If you need to compute r manually, one method is to first convert x1 and x2 to Z-values [(x-mean)/s], yielding z1 and z2. Then r = SUM(z1×z2) / (n-1).

This value of r corresponds to Cronbach's Alpha of (2×.904)/(1+.904) = .946 (with N=2 judges). Cronbach's Alpha can be obtained in SPSS by choosing Analyze > Scale > Reliability Analysis. Select the "items" (or judges) x1 and x2, and select model Alpha. The output states: Reliability Coefficients [over] 2 items, Alpha = .9459 [etc.]
If the same average correlation r=.904 had been observed over 4 judges (i.e. over 4×3 pairs of judges), then that would have indicated an even higher inter-rater reliability, viz. alpha = (4×.904)/(1+3×.904) = .974.

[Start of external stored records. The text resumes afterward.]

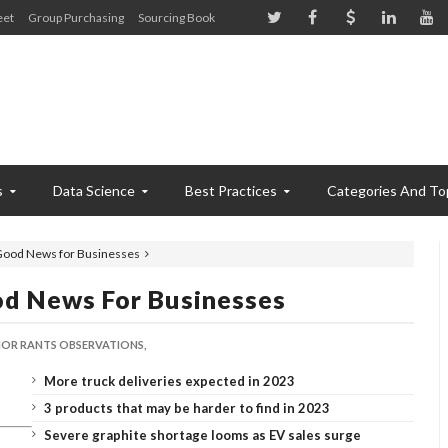
eet
Group Purchasing
Sourcing Book
s
Data Science
Best Practices
Categories And To
 Good News for Businesses
od News For Businesses
OR RANTS OBSERVATIONS,
More truck deliveries expected in 2023
3 products that may be harder to find in 2023
Severe graphite shortage looms as EV sales surge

Exactly the same reasoning applies if the data are not provided by 2 raters judging the same 5 objects, but by 2 test items "judging" a property of the same 5 persons. Both approaches are common in language research. Although SPSS only mentions items, and inter-item reliability; the analysis is equally applicable to raters or judges, and inter-rater reliability.

Note that both judges (items) may be inaccurate. A priori, we do not know how good each judge is, nor which judge is better. We know, however, that their reliability of judging the same thing (true body weight, we hope) increases with their mutual correlation.

Now, let's regard the same data, but in a different context. We have one measuring instrument of the abstract concept x that we try to measure. The same 5 objects are measured twice (test-retest), yielding the data given above. In this test-retest context, there is always just one correlation, and the idea of inter-rater reliability does not apply in this context. We find that rxx=.904.

This reliability coefficient r = s2T / s2x . This provides us with an estimate about how much of the total variance is due to variance in the underlying, unknown, "true" scores. In this example, 90.4% of the total variance is estimated to be due to variance of the true scores. The complementary part, 9.6% of the total variance, is estimated to be due to measurement error. If there were no measurement error, then we would predict perfect correlation (r=1); if the measurements would contain only error (and no true score component at all), then we would predict zero correlation (r=0) between x1 and x2.
In this example, we find that
se = sx × sqrt(1-.904) = sqrt(15.484) × sqrt(.096) = 1.219
check: s2x = 15.484 = s2T + s2e = s2T + (1.219)2,
so s2T = 15.484 - 1.486 = 13.997
and indeed r = .904 = s2T / s2x = 13.997 / 15.484.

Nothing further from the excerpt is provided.